Depuis plus de trente cinq ans, Cibfinance accompagne les particuliers et les professionnels dans la recherche de solutions de financement complexes.
La société collabore avec les huit principales banques spécialisées dans le regroupement de crédits en France.
Cette expérience permet de maîtriser les spécificités de chaque établissement et de proposer le montage financier le plus adapté à chaque situation.
Il convient toutefois d’être transparent. Dans de nombreux cas, aucune solution de financement ne peut être trouvée. Contrairement aux idées reçues, tous les dossiers ne sont pas finançables.
Face aux demandes reçues, Cibfinance décline d’ailleurs davantage de dossiers qu’elle n’en accepte. Cette approche peut sembler peu commerciale mais elle reflète une réalité du métier.
L’expertise du courtier permet d’identifier rapidement si une solution existe ou non. Cette transparence évite de donner de faux espoirs aux emprunteurs et permet de rester dans une démarche professionnelle et responsable.

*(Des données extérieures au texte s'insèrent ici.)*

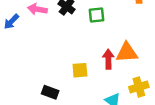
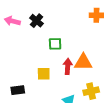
green square: (97, 15) -> (55, 44), moved
black rectangle: (50, 92) -> (18, 90), turned -32

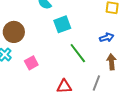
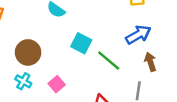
cyan square: (62, 24) -> (81, 43), moved, turned -30
blue arrow: (107, 38) -> (138, 35), size x1.5

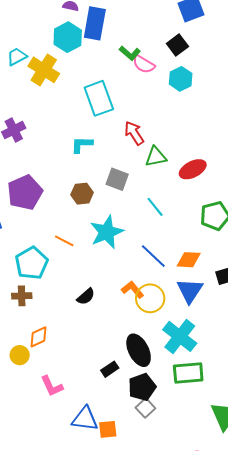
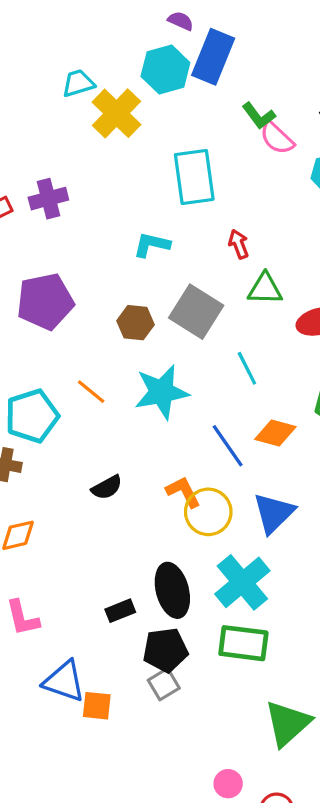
red arrow: (134, 133) -> (239, 244), size x0.7
gray square: (117, 179) -> (196, 312), size x1.4
orange diamond: (189, 260) -> (275, 433), moved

Ce qu’il faut retenir sur les allocations familiales et le rachat de crédit
La prise en compte des allocations familiales dans un dossier de rachat de crédits reste un sujet complexe et souvent mal compris.
Ces prestations peuvent parfois être intégrées dans l’analyse des revenus mais leur caractère temporaire conduit les banques à adopter une approche prudente.
La durée du financement, l’âge des enfants et la nature exacte des prestations jouent un rôle déterminant dans l’étude du dossier.
Dans ce contexte, chaque situation doit être analysée de manière individuelle. C’est tout l’enjeu du travail d’un courtier spécialisé capable de naviguer dans la diversité des normes bancaires.
Grâce à son expérience de plus de trente cinq ans et à ses partenariats avec les banques spécialisées du marché, Cibfinance accompagne les emprunteurs dans l’étude de leur projet de rachat de crédits.
Une analyse personnalisée permet de déterminer rapidement si une solution de financement peut être envisagée et d’orienter le dossier vers les établissements les plus adaptés.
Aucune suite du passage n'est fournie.